Work request: Below are lines of data; count those containing the word "Nông" and write nothing but the number.
*** Opening of Dataset records ***
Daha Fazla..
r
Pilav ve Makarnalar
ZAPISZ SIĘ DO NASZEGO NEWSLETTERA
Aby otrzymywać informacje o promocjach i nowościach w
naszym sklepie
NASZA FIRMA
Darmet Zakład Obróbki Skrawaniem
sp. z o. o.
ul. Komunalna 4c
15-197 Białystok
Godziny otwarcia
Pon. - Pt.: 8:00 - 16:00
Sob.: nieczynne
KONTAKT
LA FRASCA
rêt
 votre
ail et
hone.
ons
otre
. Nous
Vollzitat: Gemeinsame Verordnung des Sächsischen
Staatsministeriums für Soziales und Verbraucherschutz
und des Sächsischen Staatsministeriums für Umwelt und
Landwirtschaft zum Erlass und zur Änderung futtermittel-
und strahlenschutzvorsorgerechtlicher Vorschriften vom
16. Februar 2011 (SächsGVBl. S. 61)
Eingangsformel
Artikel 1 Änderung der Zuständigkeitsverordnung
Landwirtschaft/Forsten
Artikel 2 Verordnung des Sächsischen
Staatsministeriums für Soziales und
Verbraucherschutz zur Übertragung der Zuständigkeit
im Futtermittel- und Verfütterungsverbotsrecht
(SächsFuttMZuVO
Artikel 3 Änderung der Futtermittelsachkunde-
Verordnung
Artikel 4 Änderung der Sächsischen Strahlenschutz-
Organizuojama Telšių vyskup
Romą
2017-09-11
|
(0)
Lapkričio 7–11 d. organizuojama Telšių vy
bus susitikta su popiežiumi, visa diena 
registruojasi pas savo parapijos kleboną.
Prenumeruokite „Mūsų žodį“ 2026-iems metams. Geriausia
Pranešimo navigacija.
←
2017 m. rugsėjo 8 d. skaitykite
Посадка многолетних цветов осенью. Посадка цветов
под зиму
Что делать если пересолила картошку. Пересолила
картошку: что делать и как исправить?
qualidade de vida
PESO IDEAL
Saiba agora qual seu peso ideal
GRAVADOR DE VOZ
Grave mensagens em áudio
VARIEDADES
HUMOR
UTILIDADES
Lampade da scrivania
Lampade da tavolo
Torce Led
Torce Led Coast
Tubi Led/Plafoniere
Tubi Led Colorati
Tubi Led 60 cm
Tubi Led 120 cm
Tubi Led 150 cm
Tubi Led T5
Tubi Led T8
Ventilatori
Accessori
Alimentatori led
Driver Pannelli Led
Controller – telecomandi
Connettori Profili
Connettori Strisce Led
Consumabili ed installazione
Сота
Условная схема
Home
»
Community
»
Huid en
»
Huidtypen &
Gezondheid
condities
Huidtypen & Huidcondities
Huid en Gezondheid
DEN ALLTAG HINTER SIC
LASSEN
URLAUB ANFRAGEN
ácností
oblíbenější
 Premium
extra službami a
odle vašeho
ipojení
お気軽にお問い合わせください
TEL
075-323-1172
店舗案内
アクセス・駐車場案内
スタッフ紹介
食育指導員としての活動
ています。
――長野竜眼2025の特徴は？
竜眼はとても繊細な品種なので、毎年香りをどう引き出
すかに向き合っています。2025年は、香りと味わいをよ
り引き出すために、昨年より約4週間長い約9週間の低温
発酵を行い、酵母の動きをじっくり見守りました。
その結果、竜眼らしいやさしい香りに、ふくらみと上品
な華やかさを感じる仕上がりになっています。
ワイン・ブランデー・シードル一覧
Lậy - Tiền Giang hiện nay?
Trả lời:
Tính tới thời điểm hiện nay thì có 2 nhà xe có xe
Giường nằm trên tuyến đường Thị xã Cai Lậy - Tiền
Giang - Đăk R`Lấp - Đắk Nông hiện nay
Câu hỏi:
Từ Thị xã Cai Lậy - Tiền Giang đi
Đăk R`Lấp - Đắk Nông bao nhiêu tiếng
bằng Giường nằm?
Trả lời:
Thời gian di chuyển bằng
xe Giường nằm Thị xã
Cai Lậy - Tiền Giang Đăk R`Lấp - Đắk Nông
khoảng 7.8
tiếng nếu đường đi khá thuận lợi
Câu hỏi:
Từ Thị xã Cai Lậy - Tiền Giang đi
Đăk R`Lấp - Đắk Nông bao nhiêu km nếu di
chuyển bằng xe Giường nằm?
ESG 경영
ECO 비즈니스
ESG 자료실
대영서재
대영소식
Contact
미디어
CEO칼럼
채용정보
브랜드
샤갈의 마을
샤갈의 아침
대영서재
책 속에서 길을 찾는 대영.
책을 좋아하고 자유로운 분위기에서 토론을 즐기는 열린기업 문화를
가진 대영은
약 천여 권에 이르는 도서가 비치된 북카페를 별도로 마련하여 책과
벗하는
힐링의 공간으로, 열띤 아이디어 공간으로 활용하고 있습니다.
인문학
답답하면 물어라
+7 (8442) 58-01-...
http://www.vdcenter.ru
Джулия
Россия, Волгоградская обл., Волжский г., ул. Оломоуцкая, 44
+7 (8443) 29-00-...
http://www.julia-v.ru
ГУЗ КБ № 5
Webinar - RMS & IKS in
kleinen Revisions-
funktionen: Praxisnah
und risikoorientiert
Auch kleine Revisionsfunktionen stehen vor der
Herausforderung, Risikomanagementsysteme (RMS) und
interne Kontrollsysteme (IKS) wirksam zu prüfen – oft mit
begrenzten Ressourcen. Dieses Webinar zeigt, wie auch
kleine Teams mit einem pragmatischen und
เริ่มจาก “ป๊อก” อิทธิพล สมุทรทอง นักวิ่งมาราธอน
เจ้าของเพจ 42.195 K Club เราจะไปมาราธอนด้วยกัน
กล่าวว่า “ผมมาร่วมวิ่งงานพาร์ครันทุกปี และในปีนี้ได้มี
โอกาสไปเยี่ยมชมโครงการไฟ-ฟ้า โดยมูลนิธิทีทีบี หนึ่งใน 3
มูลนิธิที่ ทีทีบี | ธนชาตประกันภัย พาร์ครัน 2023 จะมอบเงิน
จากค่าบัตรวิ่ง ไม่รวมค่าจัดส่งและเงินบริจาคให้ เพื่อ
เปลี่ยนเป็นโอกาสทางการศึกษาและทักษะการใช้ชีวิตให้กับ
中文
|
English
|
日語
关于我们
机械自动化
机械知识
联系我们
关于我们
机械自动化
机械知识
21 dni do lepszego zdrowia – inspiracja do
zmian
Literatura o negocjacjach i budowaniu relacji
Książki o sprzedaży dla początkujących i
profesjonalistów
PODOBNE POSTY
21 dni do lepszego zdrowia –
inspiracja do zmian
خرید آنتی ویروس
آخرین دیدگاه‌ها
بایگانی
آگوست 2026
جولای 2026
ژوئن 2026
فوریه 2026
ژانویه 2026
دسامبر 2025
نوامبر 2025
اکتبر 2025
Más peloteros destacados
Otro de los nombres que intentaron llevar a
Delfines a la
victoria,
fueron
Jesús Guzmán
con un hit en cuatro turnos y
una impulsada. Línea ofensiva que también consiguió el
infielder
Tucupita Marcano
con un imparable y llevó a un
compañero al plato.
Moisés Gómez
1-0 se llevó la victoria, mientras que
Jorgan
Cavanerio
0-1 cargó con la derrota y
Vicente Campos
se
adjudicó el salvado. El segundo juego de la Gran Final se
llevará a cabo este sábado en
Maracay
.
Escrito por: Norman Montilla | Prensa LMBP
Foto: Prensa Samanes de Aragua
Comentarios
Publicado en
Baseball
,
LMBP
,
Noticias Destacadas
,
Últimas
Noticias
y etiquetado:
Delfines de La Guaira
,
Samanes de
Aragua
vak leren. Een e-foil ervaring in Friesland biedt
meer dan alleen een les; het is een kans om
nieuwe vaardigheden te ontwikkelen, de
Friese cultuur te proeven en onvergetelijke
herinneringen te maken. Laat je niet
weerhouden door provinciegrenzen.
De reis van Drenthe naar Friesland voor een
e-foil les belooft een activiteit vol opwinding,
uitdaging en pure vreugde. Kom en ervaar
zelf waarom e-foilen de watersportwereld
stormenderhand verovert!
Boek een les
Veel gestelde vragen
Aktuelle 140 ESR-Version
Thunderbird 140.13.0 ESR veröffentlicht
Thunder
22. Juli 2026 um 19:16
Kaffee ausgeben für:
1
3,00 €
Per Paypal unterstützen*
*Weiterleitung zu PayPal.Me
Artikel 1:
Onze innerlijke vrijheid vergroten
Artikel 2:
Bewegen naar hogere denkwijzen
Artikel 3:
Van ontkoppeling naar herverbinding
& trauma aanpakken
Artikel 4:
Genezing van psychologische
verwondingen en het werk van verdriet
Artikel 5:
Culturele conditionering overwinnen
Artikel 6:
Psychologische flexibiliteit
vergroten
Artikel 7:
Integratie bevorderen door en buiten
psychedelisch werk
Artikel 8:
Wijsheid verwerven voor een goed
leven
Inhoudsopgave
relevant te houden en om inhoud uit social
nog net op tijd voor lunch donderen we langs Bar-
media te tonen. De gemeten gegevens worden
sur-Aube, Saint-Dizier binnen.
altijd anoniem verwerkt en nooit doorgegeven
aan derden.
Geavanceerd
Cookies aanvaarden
*** Close of Dataset records ***
The completed task: 4